|Publication Type:||Journal Article|
|Year of Publication:||2001|
|Authors:||A. Ambali, Kabwazi, H. , Malekano, L. , Mwale, G. , Chimwaza, D. , Ingainga, J. , Makimoto, N. , Nakayama, S. , Yuma, M. , Kada, Y.|
|Journal:||African Study Monographs|
|Keywords:||*Biodiversity, indigenous names, scientific names|
An interview survey was carried out in 20 Malawian lakeside villages from 1999 to 2000 to clarify the relationship between local and scientific names of the fishes in Lake Malawi/Nyasa. Fishermen in various localities responded with 536 local fish names for photographs shown of 106 fish species and color morphs. Similarity analysis of local name usage produced three groups of localities corresponding with the Tonga, Tumbuka, and Nyanja/Yao languages.
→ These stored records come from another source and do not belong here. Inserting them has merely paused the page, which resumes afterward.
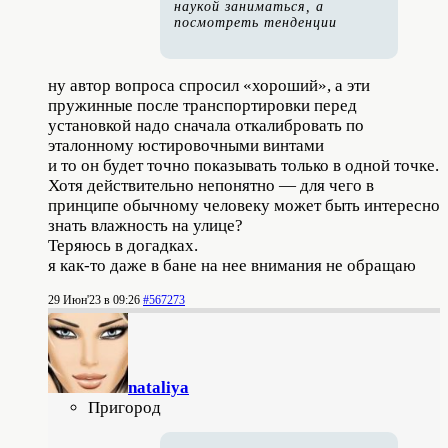
наукой заниматься, а
посмотреть тенденции
ну автор вопроса спросил «хороший», а эти
пружинные после транспортировки перед
установкой надо сначала откалибровать по
эталонному юстировочными винтами
и то он будет точно показывать только в одной точке.
Хотя действительно непонятно — для чего в
принципе обычному человеку может быть интересно
знать влажность на улице?
Теряюсь в догадках.
я как-то даже в бане на нее внимания не обращаю
29 Июн'23 в 09:26
#567273
nataliya
Пригород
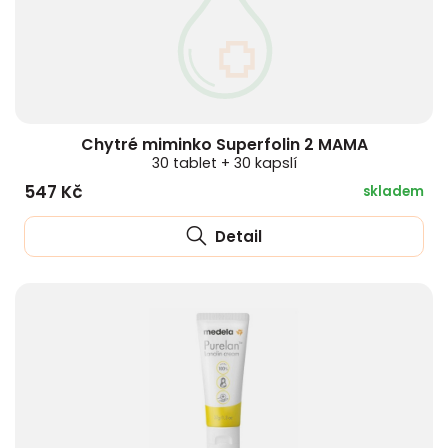
Chytré miminko Superfolin 2 MAMA
30 tablet + 30 kapslí
547 Kč
skladem
Detail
A single scientific fish species had 10.2 local fish names, while one local fish name covered 2.0 scientific fish species, and 64.3% of local fish names were used only for one scientific species. A few local fish names were used widely irrespective of language, although 69.5% of local fish names were collected only from one locality. These facts suggest that lakeside residents identify fish at the biological taxonomy level, although the naming was specific to a particular locality. Most fishes with a high variety of local names were shallow-water dwelling species with low local market values, whereas fishes with fewer local names were mainly offshore species of high commercial value.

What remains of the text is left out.